- Directed by: Ryan Martin Brown
- Written by: Ryan Martin Brown
- Produced by: Paula González; Mackenzie Jamieson; Nolan Kelly; Justin Zuckerman;
- Starring: Colin Burgess; Rajat Suresh; Holmes; Jessie Pinnick; James Webb; Rebecca Bulnes;
- Cinematography: Victor Ingles
- Edited by: Ryan Martin Brown; Byron Leon;
- Music by: Mason Margut
- Production company: 5th Floor Pictures
- Distributed by: Cartilage Films
- Release date: March 22, 2024 (United States);
- Running time: 78 minutes
- Country: United States
- Language: English

= Free Time (film) =

Free Time is an independent American comedy film written and directed by Ryan Martin Brown and starring Colin Burgess. It was released in theaters on March 22, 2024.

==Plot==
Drew impulsively quits his office job, and then drifts along as he tries to figure out what to do next.

==Cast==
- Colin Burgess as Drew
- Rajat Suresh as Rajat
- Holmes as Kim
- Jessie Pinnick as The Neighbor
- James Webb as Luke
- Rebecca Bulnes as Laura

==Production==
Free Time was filmed in New York City in 10 days in the fall of 2021. Brown has said the film was influenced by The Heartbreak Kid and The Jerk. Visually, it was inspired by the work of Éric Rohmer.
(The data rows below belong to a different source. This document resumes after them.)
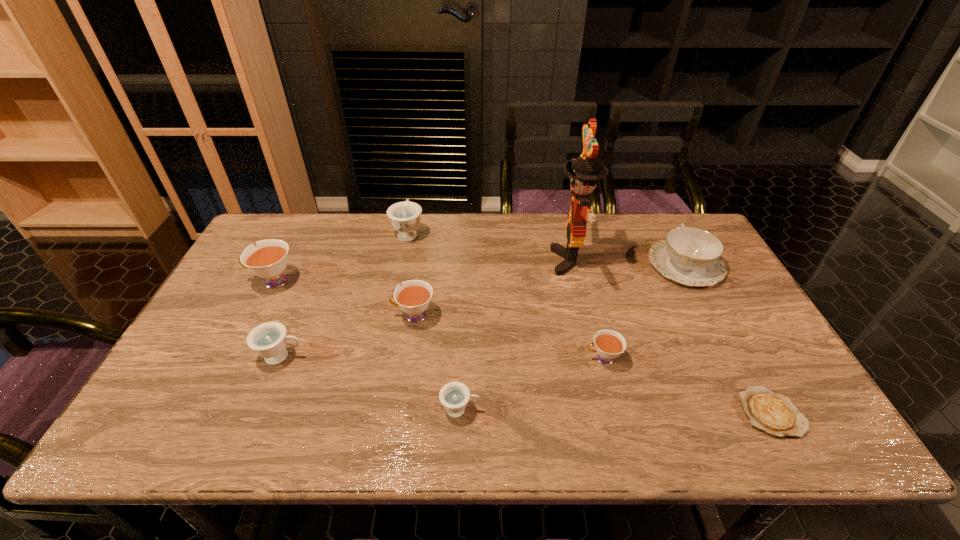 Find the location of `vacant region located on the handle side of the chinaware`. vacant region located on the handle side of the chinaware is located at coordinates (665, 227).

Where is `free region located on the handle side of the chinaware`? This screenshot has height=540, width=960. free region located on the handle side of the chinaware is located at coordinates (668, 233).

This screenshot has height=540, width=960. Identify the location of vacant area situated on the handle side of the chinaware. (665, 227).

Find the location of a particular element. The height and width of the screenshot is (540, 960). free space located 0.150m on the side of the fourth nearest teacup with the handle is located at coordinates (338, 316).

Locate an element on the screen. This screenshot has width=960, height=540. blank area located on the side of the fourth nearest teacup with the handle is located at coordinates (270, 316).

You are a GUI agent. You are given a task and a screenshot of the screen. Output one action in this format:
    pyautogui.click(x=<x>, y=<y>)
    Task: Click on the vacant region located on the side of the fourth nearest teacup with the handle
    
    Given the screenshot: What is the action you would take?
    pyautogui.click(x=270, y=316)

At what (x,y) coordinates should I click in order to perform the action: click on vacant space located 0.220m on the side of the second biggest blue teacup with the handle. Please return your answer as a coordinate pair (x, y). The height and width of the screenshot is (540, 960). Looking at the image, I should click on (392, 356).

Locate an element on the screen. The image size is (960, 540). vacant space located on the side of the smallest white teacup with the handle is located at coordinates (562, 359).

Where is `vacant point located on the side of the smallest white teacup with the handle`? The width and height of the screenshot is (960, 540). vacant point located on the side of the smallest white teacup with the handle is located at coordinates (494, 359).

Where is `vacant area located on the side of the smallest white teacup with the handle`? Image resolution: width=960 pixels, height=540 pixels. vacant area located on the side of the smallest white teacup with the handle is located at coordinates (538, 359). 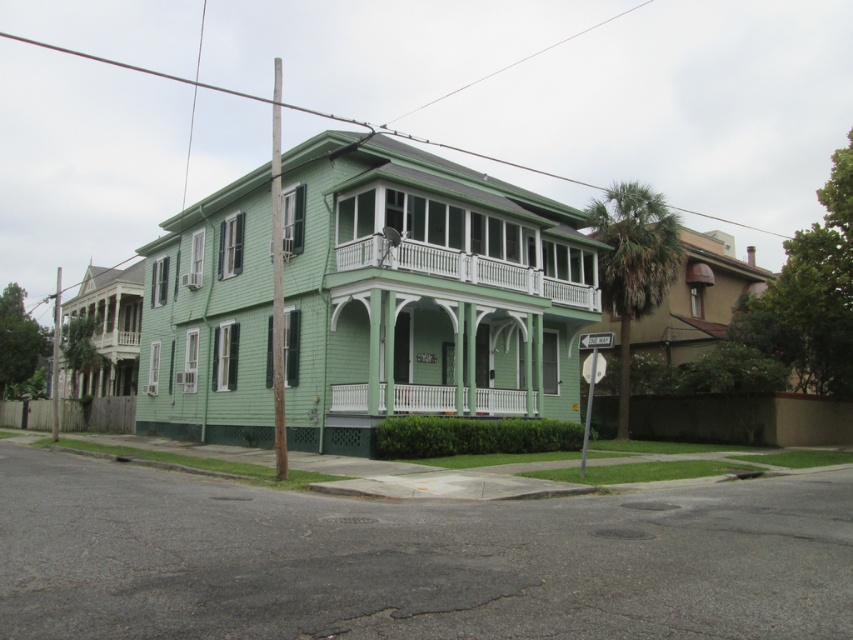 Question: Does white wooden porch at upper center appear over white painted wood porch at center?

Choices:
 (A) yes
 (B) no

Answer: (A)

Question: Among these points, which one is nearest to the camera?

Choices:
 (A) (430, 250)
 (B) (422, 388)

Answer: (B)

Question: Does white wooden porch at upper center have a greater width compared to white painted wood porch at center?

Choices:
 (A) no
 (B) yes

Answer: (B)

Question: Does white wooden porch at upper center have a greater width compared to white painted wood porch at center?

Choices:
 (A) no
 (B) yes

Answer: (B)

Question: Which point is closer to the camera?

Choices:
 (A) white wooden porch at upper center
 (B) white painted wood porch at center

Answer: (A)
It was produced by Mackenzie Jamieson, Justin Zuckerman, Nolan Kelly, and Paula Andrea González-Nasser.

==Release==
After playing at film festivals in 2023, on August 24, 2023, the film was acquired by Cartilage Films. It was released in theaters on March 22, 2024.

==Reception==
Jordan Mintzer of The Hollywood Reporter called the film a "cleverly concocted and occasionally hilarious tale of Generation Z malaise." Christian Zilko of Indiewire gave it a B−, writing, "Burgess embodies Drew with the prerequisite amount of neuroticism for the lead in such a stereotypically New York movie." Brian Tallerico of RogerEbert.com gave it 3 out of 4 stars, calling it "one of the better indie comedies in a long time, enjoyable from minute one until the final frame, and deceptively insightful about the structure of the modern world, one that encourages us to do more with our free time but doesn't offer much guidance to what exactly we should be doing."